Task to complete: Tally the lines of the data that include the word "tiếp". Only the number is to be returned.

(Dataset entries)
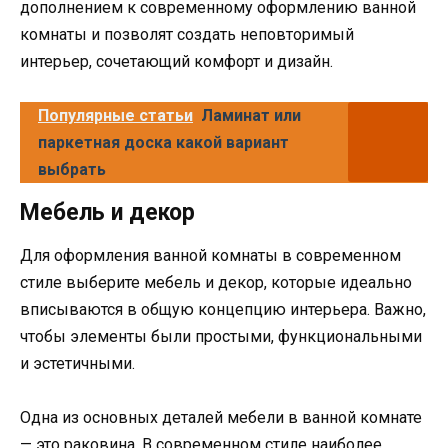
дополнением к современному оформлению ванной
комнаты и позволят создать неповторимый
интерьер, сочетающий комфорт и дизайн.
Популярные статьи
Ламинат или
паркетная доска какой вариант
выбрать
Мебель и декор
Для оформления ванной комнаты в современном
стиле выберите мебель и декор, которые идеально
вписываются в общую концепцию интерьера. Важно,
чтобы элементы были простыми, функциональными
и эстетичными.
Одна из основных деталей мебели в ванной комнате
— это раковина. В современном стиле наиболее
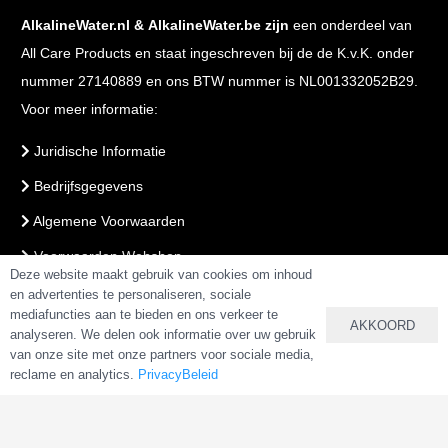
AlkalineWater.nl
&
AlkalineWater.be
zijn
een onderdeel van
All Care Products en staat ingeschreven bij de de K.v.K. onder
nummer 27140889 en ons BTW nummer is NL001332052B29.
Voor meer informatie:
Juridische Informatie
Bedrijfsgegevens
Algemene Voorwaarden
Voorwaarden Webshop
Deze website maakt gebruik van cookies om inhoud
PrivacyBeleid
en advertenties te personaliseren, sociale
mediafuncties aan te bieden en ons verkeer te
AKKOORD
analyseren. We delen ook informatie over uw gebruik
VEILIG BETALEN & BESTELLEN
van onze site met onze partners voor sociale media,
reclame en analytics.
PrivacyBeleid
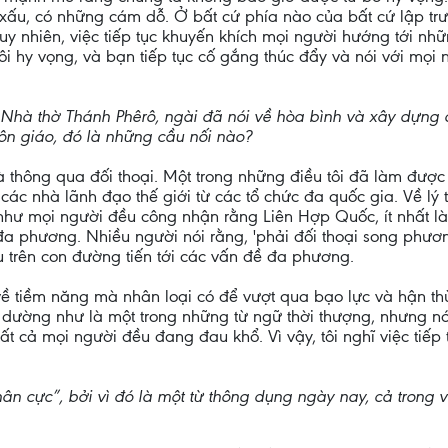
 xấu, có những cám dỗ. Ở bất cứ phía nào của bất cứ lập tr
uy nhiên, việc tiếp tục khuyến khích mọi người hướng tới nhữn
uôi hy vọng, và bạn tiếp tục cố gắng thúc đẩy và nói với mọi
g Nhà thờ Thánh Phêrô, ngài đã nói về hòa bình và xây dựn
 tôn giáo, đó là những cầu nối nào?
 thông qua đối thoại. Một trong những điều tôi đã làm được t
các nhà lãnh đạo thế giới từ các tổ chức đa quốc gia. Về lý 
hư mọi người đều công nhận rằng Liên Hợp Quốc, ít nhất là 
a phương. Nhiều người nói rằng, 'phải đối thoại song phương
u trên con đường tiến tới các vấn đề đa phương.
về tiềm năng mà nhân loại có để vượt qua bạo lực và hận t
 dường như là một trong những từ ngữ thời thượng, nhưng nó
hi tất cả mọi người đều đang đau khổ. Vì vậy, tôi nghĩ việc tiế
hân cực”, bởi vì đó là một từ thông dụng ngày nay, cả trong 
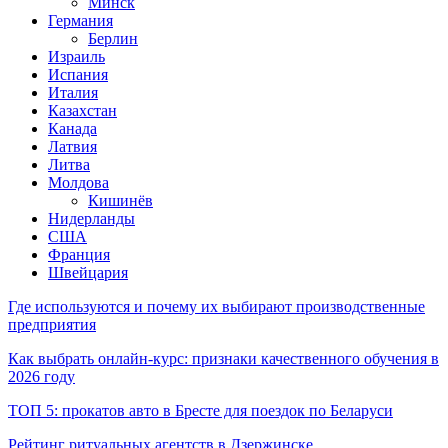
Минск
Германия
Берлин
Израиль
Испания
Италия
Казахстан
Канада
Латвия
Литва
Молдова
Кишинёв
Нидерланды
США
Франция
Швейцария
Где используются и почему их выбирают производственные
предприятия
Как выбрать онлайн-курс: признаки качественного обучения в
2026 году
ТОП 5: прокатов авто в Бресте для поездок по Беларуси
Рейтинг ритуальных агентств в Дзержинске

Problem solution: 2